## RECORDED DATA

───

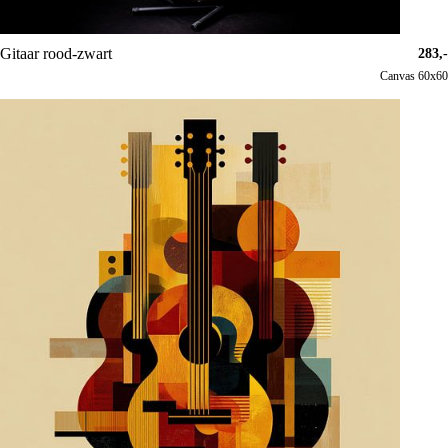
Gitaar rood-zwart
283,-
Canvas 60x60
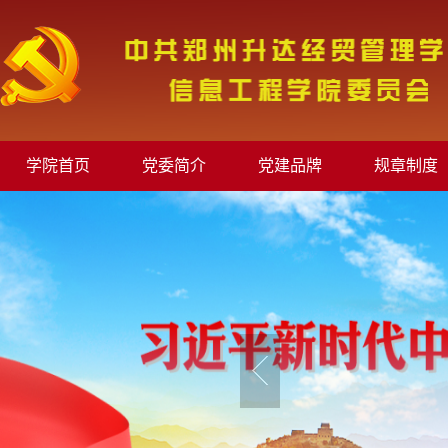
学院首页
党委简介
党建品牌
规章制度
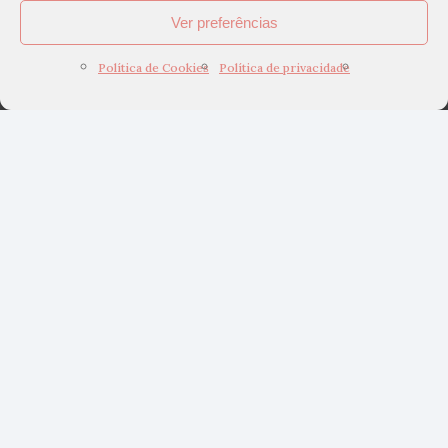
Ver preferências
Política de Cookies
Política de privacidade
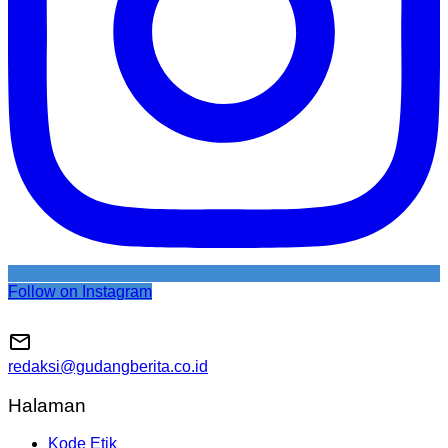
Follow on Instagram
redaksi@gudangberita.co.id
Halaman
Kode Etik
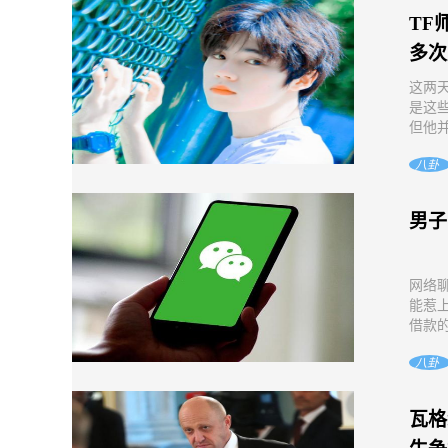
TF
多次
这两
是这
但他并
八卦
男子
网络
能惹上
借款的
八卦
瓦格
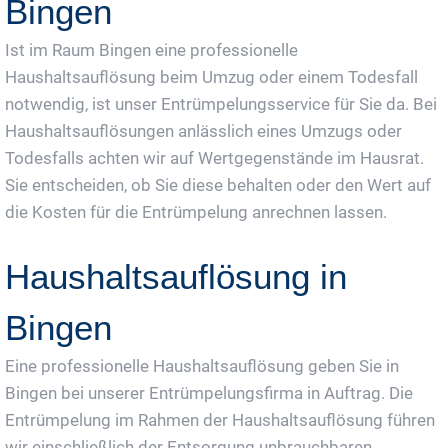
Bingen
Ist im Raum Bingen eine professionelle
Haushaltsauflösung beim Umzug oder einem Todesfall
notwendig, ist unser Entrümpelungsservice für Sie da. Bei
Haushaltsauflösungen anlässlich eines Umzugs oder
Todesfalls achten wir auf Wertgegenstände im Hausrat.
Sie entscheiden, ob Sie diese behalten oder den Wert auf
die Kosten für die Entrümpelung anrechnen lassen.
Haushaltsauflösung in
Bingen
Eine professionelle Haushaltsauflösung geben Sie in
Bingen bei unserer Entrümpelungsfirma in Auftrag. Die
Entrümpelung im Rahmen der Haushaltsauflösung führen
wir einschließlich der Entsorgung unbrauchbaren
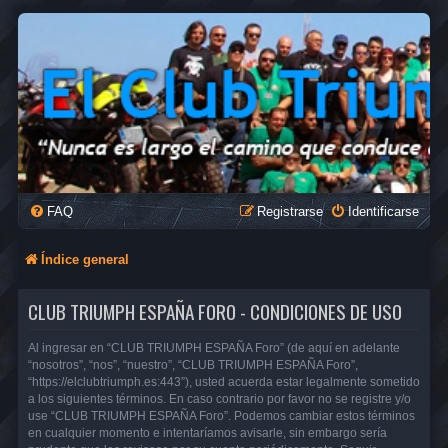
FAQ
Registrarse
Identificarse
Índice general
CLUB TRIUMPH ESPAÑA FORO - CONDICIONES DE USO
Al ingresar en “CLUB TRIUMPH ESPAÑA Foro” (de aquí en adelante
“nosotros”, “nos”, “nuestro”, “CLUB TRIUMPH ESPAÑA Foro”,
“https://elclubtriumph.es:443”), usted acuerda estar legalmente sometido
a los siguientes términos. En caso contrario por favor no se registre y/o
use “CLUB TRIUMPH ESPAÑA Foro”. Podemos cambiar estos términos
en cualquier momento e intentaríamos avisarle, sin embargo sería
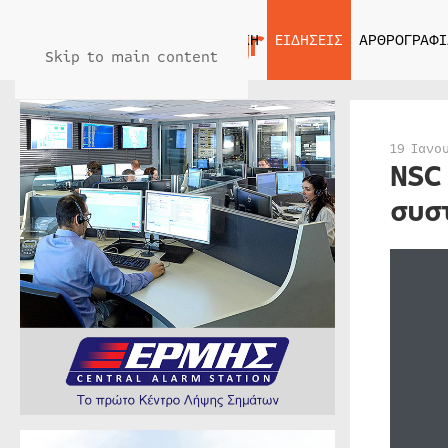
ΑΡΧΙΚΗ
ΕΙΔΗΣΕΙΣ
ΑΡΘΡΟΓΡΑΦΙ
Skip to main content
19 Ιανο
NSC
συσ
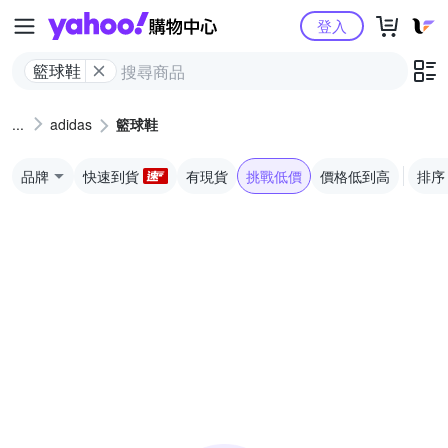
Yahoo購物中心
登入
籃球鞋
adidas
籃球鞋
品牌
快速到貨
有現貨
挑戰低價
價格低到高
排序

───

## GOAL OF THE EXERCISE
Count up the lines of the listing in which the word "Política" occurs, then state that number by itself.

## RESPONSE BOX
2